Electronics devices such as amplifier and programmable attenuator will be chosen soon.
Typical power of the amplifier is 40dBm, which corresponds to 22V amplitude applied to 3mm gap between 40cm long electrodes with 50 Ohm impedance, in order to kick a beam with 5 um at the BPM. The most suitable one is LZY-2 (45 dBm) of Minicircuits, whose internal delay is expected to be less than 10ns from a measurement of lower power model.
The programmable attenuator must have step sizes as small as possible, but the range must cover at least 8dB. The candidates are Weinschel 3200-2 (0.25dB step, 63.75dB range) or 3209 (0.1dB step, 64.5dB range), which can be controlled by CAMAC or serial mode from PC. The kicker and the button BPM have been ordered to a company.
(2) Vibration attenuation by levitation (N.Delerue)
(transparencies,5 pages, pdf,245KB)
Nicolas shortly reviewed a vibrational attenuation by magnetic levitation. First example is "microgravity vibration isolation system"(g-LIMIT), which has been developed by NASA to stabilize experiment on the International Space Station (ISS). The system has large vibrational attenuation of -40dB/decade as a function of frequency (f=0.001~1000 Hz) based on measurements in space without gravity. So, the system can achieve micro-G environment, which is close to our goal, in space.
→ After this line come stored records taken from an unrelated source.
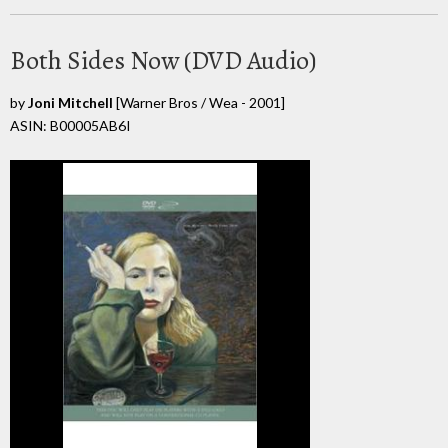
Both Sides Now (DVD Audio)
by
Joni Mitchell
[Warner Bros / Wea - 2001]
ASIN: B00005AB6I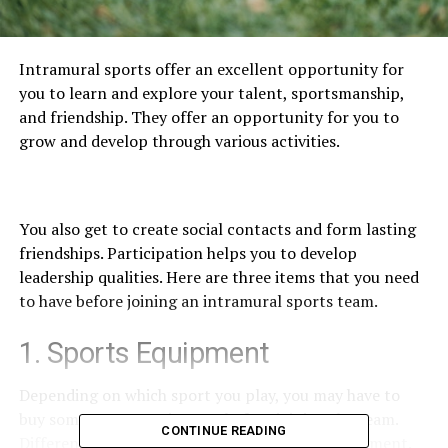
Intramural sports offer an excellent opportunity for
you to learn and explore your talent, sportsmanship,
and friendship. They offer an opportunity for you to
grow and develop through various activities.
You also get to create social contacts and form lasting
friendships. Participation helps you to develop
leadership qualities. Here are three items that you need
to have before joining an intramural sports team.
1. Sports Equipment
Depending on which sport you play, you may have to
buy some sports equipment before joining the team.
CONTINUE READING
Different sports require different types of equipment.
However, no results are available on the ground.
In Japan, a significant number of studies on magnetic suspension and levitation has been conducted by companies and universities; Mitsubushi Heavy Industries (National Aerospace Laboratory of Japan), Musashi Institute of Technology and Japan Railways. So, Japan is a leading country in this field. He would like to contact them with help of Matsuda san.
He proposed a possible test experiment based on a paper by M.T. Thompson, "Electrodynamic Magnetic Suspension", IEEE Trans. on Education, 43, No.3 August 2000. First target is to reproduce Thompson's experiment of levitating coils. A table can be hold (levitated) by 4 coils. Vibrations shall be measured on the table as well as on the ground. This experiment must be cheap.
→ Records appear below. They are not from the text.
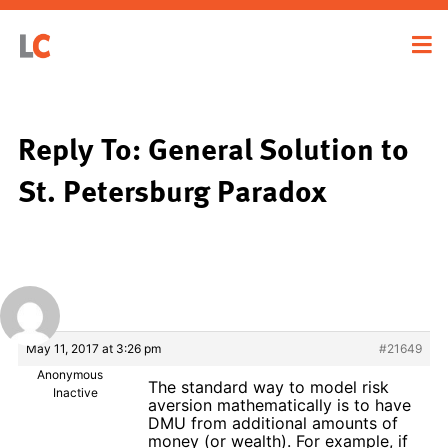
Reply To: General Solution to
St. Petersburg Paradox
May 11, 2017 at 3:26 pm
#21649
Anonymous
The standard way to model risk
Inactive
aversion mathematically is to have
DMU from additional amounts of
money (or wealth). For example, if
During discussions, it was pointed out that before initiating the experiment, more paper work must be necessary, especially on possibility of "g-LIMIT" on the ground, levitation of heavy materials (final Q magnet etc. ), interference by detector magnetic field, and effect on nanometer beam etc. for nano-meter stabilization.
(3) Requirements for movers at LINAC(K.Kubo, KEK) and discussion with R.Sugahara
(transparencies, 1 page, pdf ,4KB)
First, Kubo explained requirements for movers at LINAC and the SLEPT correction scheme.
There are two kinds of mover for quarupole magnets (Q) and accelerating structures. For the Q-mover correction, every Q must have independent mover with BPM. Meaning of "independent" includes capability of independent current control. Magnetic centers of Q must be "known" by BPM with accuracy of 2um. The spatial resolution of BPM was assumed to be 0.2um for 10% correction of Q-strength. Also present simulation assumes that BPMs are set at center of Qs. However, BPM can not be set there because the BPM is cavity-type. So, the simulation must take account of off-centered BPM. The Q-positions shall be corrected within 0.2 sec with a 50nm step in every 10 sec. So typical magnitude of movements is a few um. Setting error must be less than 10nm. While the magnitudes of correction may differ at Qs, the completion time must be same.
For acceleration structures, each structure or one unit of structures has a mover. The structure positions must be corrected in the same way as the Q-positons except for step-size of 1um instead of 50nm.
Summarizing discussions, these requirements can be satisfied with appropriate R&D. Sugahara et.al has started a R&D on stabilization of magnets. They setup a vibration isolation system based on air-suspension at Oho experimental hall (B4). They will also construct one quadrupole magnet for this goal.